MATERIALS-INSPIRED INNOVATION FOR ACOUSTIC GUITAR DESIGN


PEDGLEY O. F. , Norman E., Armstrong R.

METU JOURNAL OF THE FACULTY OF ARCHITECTURE, vol.26, no.1, pp.157-175, 2009 (Journal Indexed in AHCI) identifier

  • Publication Type: Article / Article
  • Volume: 26 Issue: 1
  • Publication Date: 2009
  • Title of Journal : METU JOURNAL OF THE FACULTY OF ARCHITECTURE
  • Page Numbers: pp.157-175

Abstract

This paper presents a case study of research leading to a significant innovation in the acoustic guitar sector (1). The acoustic guitar is a result of centuries of design and development with wood, and has evolved into an archetypal and traditional product with a relatively conservative user base.

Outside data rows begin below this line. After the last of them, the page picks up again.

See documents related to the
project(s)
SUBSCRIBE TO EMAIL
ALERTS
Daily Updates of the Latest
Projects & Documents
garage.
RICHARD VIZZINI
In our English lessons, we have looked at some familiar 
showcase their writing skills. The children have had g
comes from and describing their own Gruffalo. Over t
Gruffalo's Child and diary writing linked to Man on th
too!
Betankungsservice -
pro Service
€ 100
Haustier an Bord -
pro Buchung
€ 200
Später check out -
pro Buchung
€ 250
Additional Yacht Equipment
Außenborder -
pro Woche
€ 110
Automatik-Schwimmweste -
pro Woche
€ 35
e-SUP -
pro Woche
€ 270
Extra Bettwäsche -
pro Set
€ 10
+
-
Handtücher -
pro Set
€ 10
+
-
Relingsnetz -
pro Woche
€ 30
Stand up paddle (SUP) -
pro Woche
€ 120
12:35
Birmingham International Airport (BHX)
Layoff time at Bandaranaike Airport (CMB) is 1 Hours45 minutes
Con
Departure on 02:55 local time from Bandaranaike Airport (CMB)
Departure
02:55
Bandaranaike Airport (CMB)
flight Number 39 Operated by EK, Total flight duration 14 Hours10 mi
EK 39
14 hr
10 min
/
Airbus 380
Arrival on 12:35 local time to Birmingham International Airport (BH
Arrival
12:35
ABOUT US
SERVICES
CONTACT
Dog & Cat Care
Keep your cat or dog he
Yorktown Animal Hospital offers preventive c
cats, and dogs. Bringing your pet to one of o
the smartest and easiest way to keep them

As with many other product sectors, most acoustic guitars are now mass-produced in China, where low labour costs contribute to an average out-of-factory price of just $20 USID. This paper describes research into a dramatic shift in guitar materials, away from wood fabrication, towards the assembly of industrially moulded thermoplastic components. It is proposed that such a shift in materials can lead to competitive mass-manufacture of acoustic guitars outside of low labour cost countries, whilst invigorating the design of this popular musical instrument. Emphasis is placed on articulating the technical, aesthetic, market, and commercial requirements of a thermoplastic acoustic guitar. The crucial issue of sourcing appropriate forms of advice to aid product design is discussed. Focus is on the guitar soundboard, as the principal sound-generating component of the instrument. Three conclusions are reached, based on the patented soundboard technology that emerged from the research. First, instruments constructed. with foamed polycarbonate soundboards can rival the quality of wood counterparts, opening the way for a possible new industry of polymer musical instruments. Second, foamed polycarbonate soundboards have physical material properties surprisingly different to wood yet give equivalent acoustic performance. And third, innovation in this product sector benefits more from designerly ways of knowing and operating and less from scientific discoveries.